En juin de l’année dernière, lors de la visite du gouvernement sénégalais en Chine, les deux pays ont convenu de construire une usine d’assemblage d’autobus dans ce pays africain. Cela n’a toutefois aucun rapport avec l’appel d’offres en cours, a insisté le ministre.

« La réponse est non », a-t-il déclaré. « Le Sénégal, comme tout État souverain, est libre de mener des discussions industrielles avec ses partenaires sans que celles-ci n’interfèrent en aucune manière avec la régularité d’une procédure de passation de marchés. »

Ses commentaires font suite à un article d’Euractiv selon lequel une entreprise liée à la Chine, CRRC, serait en tête pour remporter l’appel d’offres soutenu par l’UE visant à fournir des bus à la capitale sénégalaise, Dakar.

CRRC est arrivée en tête des évaluations tant techniques que financières, tandis que son offre est inférieure de plus de moitié à celle de tous ses concurrents, selon des documents internes consultés par Euractiv.

Le processus d’appel d’offres étant toujours en cours, le ministre a indiqué qu’il « ne pouvait ni confirmer, ni commenter, ni évaluer » les informations rapportées par Euractiv.

Tout s’est déroulé dans les règles, a insisté Diémé.

« Aucun candidat n’a déposé de recours ou de plainte pour contester ces résultats », a-t-il écrit.

Depuis ces révélations, la Commission européenne a, dans une autre affaire concernant des subventions étrangères, conclu que CRRC bénéficiait du soutien de l’État chinois.

Un appel d’offres de 2019 attribué à une entreprise chinoise – également cofinancé par la Banque européenne d’investissement – a donné lieu à d’importants dépassements de coûts.

Le Sénégal a été confronté à des « manifestations politiques sans précédent », a souligné Diémé.

C’est pourquoi, selon le ministre, les dépassements de coûts n’étaient pas dus au « choix du contractant, mais à des facteurs liés à l’exécution du projet ».

Dans sa réponse, le ministre a contesté ce qu’il a qualifié de « parallèle insidieux » avec les derniers rapports sur le projet Dakar. Le ministre a refusé de commenter les liens présumés entre CRRC et l’État chinois.

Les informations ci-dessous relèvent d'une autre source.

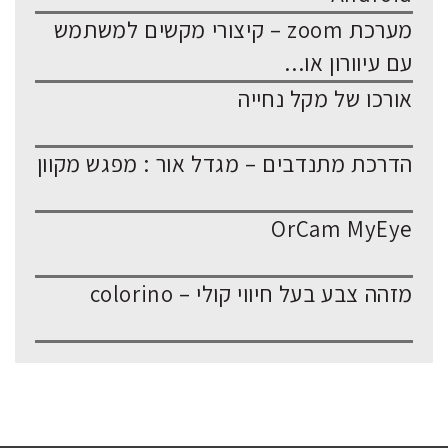
מערכת zoom – קיצורי מקשים למשתמש
עם עיוורון או...
אורכו של מקל נחייה
הדרכת מתנדבים – מגדל אור : מפגש מקוון
OrCam MyEye
מזהה צבע בעל חיווי קולי – colorino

« La CETUD [l’autorité sénégalaise des transports] applique exclusivement les critères techniques et financiers définis dans le cahier des charges, de manière égale pour tous les soumissionnaires », a-t-il expliqué, ajoutant que la procédure d’appel d’offres comprend des mesures visant à corriger les offres « anormalement basses ».

La préférence européenne n’est pas inscrite dans l’appel d’offres, a indiqué la BEI à Euractiv il y a deux semaines.

« Nous ne pouvons pas demander à nos clients de discriminer les soumissionnaires sur la base de leur nationalité », a déclaré la banque dans un communiqué.

Le ministre sénégalais a affirmé que les autorités sénégalaises respectaient les règles de l’appel d’offres convenues par la BEI et les autres bailleurs de fonds européens. 

« La concurrence internationale est non discriminatoire, notamment en raison de la nationalité », a-t-il déclaré.

Ce point de vue est partagé par certains à Bruxelles.

« Faites ce qui est dans votre intérêt », a déclaré Barry Andrews, président de la commission du développement du Parlement européen.

Le projet est toujours en bonne voie, a fait remarquer le ministre, et le lauréat de l’appel d’offres devrait être sélectionné dans le courant de l’année.